Candidate gene selection and annotation

The predicted genes in the target QTL region were analysed according to the annotation of the pepper Zunla-1 and CM334 reference genomes3,31. The function of genes detected in the candidate region was manually confirmed using protein BLAST. In addition, GO enrichment and KEGG pathway analyses were performed with default settings. Multiple sequence alignments were performed with ClustalX, and a phylogenetic tree was calculated by the neighbour-joining method and bootstrap analysis with 1000 replicates via MEGA7 software57.

qRT-PCR analysis candidate gene expression level

Floral buds, fruit at developmental stage of 16 day post anthesis, leaves at 20 day after emergence, stem and root were collected from 740 and CA1, respectively.

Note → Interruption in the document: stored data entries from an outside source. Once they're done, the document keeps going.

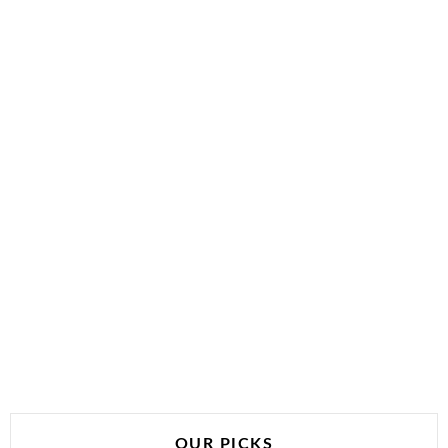
OUR PICKS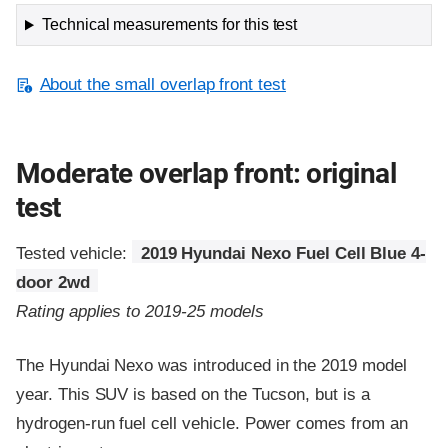
Technical measurements for this test
About the small overlap front test
Moderate overlap front: original
test
Tested vehicle:
2019 Hyundai Nexo Fuel Cell Blue 4-
door 2wd
Rating applies to 2019-25 models
The Hyundai Nexo was introduced in the 2019 model
year. This SUV is based on the Tucson, but is a
hydrogen-run fuel cell vehicle. Power comes from an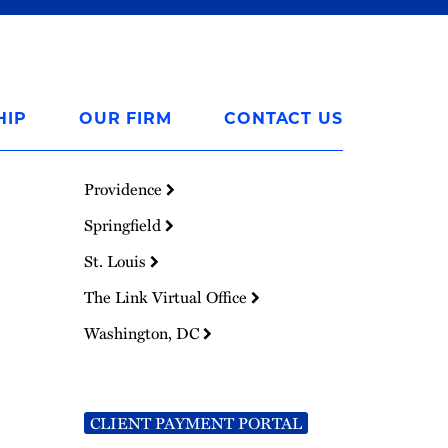
HIP
OUR FIRM
CONTACT US
Providence
Springfield
St. Louis
The Link Virtual Office
Washington, DC
CLIENT PAYMENT PORTAL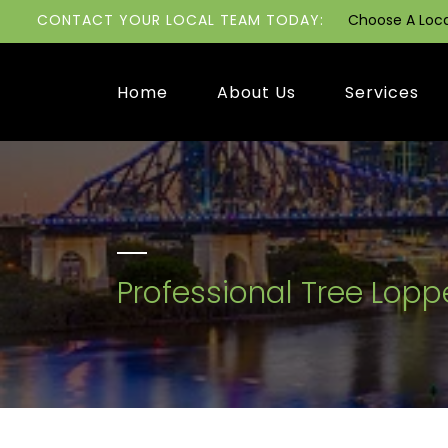
CONTACT YOUR LOCAL TEAM TODAY:
Choose A Loc
Home
About Us
Services
Professional Tree Lopp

Samples were ground into fine powder in liquid nitrogen, and then the RNA was isolated from all samples using HiPure Plant RNA Mini Kit (Magen, China). Subsequently, the RNA from each sample was used for the reverse transcription reaction using a HiScript Q RT SuperMix for qPCR reagent kit with gDNA wiper (Vazyme, China). Quantitative real-time PCR analysis was performed on a LightCycler 480 Real-Time PCR System according to the manufacturer’s instructions; the qPCR program was according to described previously2 and primers used for analysis were listed in Supplementary Table 11. The reported values represent the mean of three biological replicates.

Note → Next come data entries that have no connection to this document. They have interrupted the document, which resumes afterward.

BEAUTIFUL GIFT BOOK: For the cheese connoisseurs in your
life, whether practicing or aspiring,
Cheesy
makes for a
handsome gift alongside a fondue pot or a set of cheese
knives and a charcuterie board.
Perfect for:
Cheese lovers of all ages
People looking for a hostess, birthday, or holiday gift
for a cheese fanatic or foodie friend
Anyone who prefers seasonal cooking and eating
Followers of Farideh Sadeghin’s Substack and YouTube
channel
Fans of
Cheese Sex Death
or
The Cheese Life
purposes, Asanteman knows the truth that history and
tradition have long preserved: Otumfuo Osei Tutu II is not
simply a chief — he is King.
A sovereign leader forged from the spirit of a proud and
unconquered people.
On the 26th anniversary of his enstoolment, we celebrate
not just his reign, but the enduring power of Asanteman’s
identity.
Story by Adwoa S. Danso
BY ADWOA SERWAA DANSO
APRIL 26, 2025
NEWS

Candidate gene cloning and sequence analysis

When the candidate gene sequence was cloned, the total RNA was extracted from the bud of the CA1 and 740 by using a HiPure Plant RNA Mini Kit (Magen, China). The RNA from each sample was used for the reverse transcription reaction using an ImProm-II Reverse Transcription System (Promega, USA). The cDNA samples served as the template for amplification with the LA Taq DNA polymerase (TaKaRa, Japan) for the gene-specific marker (Supplementary Table 11), and the PCR products were cloned into a pMD19-T vector (TaKaRa, Japan). Positive clones were picked to culture for plasmid extraction and sequencing.

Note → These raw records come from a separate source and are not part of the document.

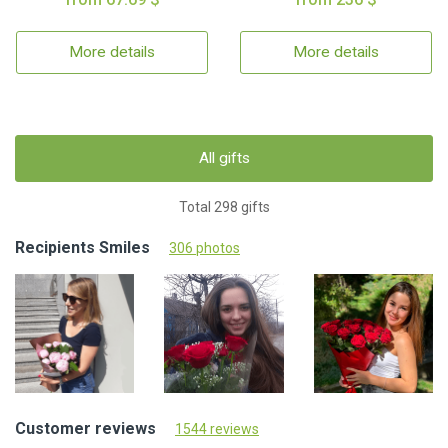
More details
More details
All gifts
Total 298 gifts
Recipients Smiles
306 photos
Customer reviews
1544 reviews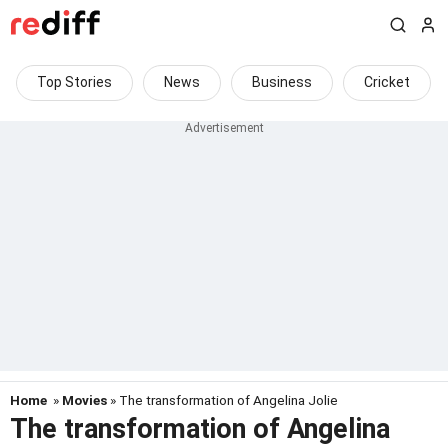
Top Stories
News
Business
Cricket
Home
»
Movies
» The transformation of Angelina Jolie
The transformation of Angelina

Co-expression analysis of gene expression

Co-expression network of gene expression was constructed with the weighted gene coexpression network analysis (WGCNA) package58 using gene expression data of different tissue samples from different developmental stages29. The modules were obtained using the automatic network construction function blockwiseModules with default settings. The genes co-expressed network was visualized by the Cytoscape 3.059.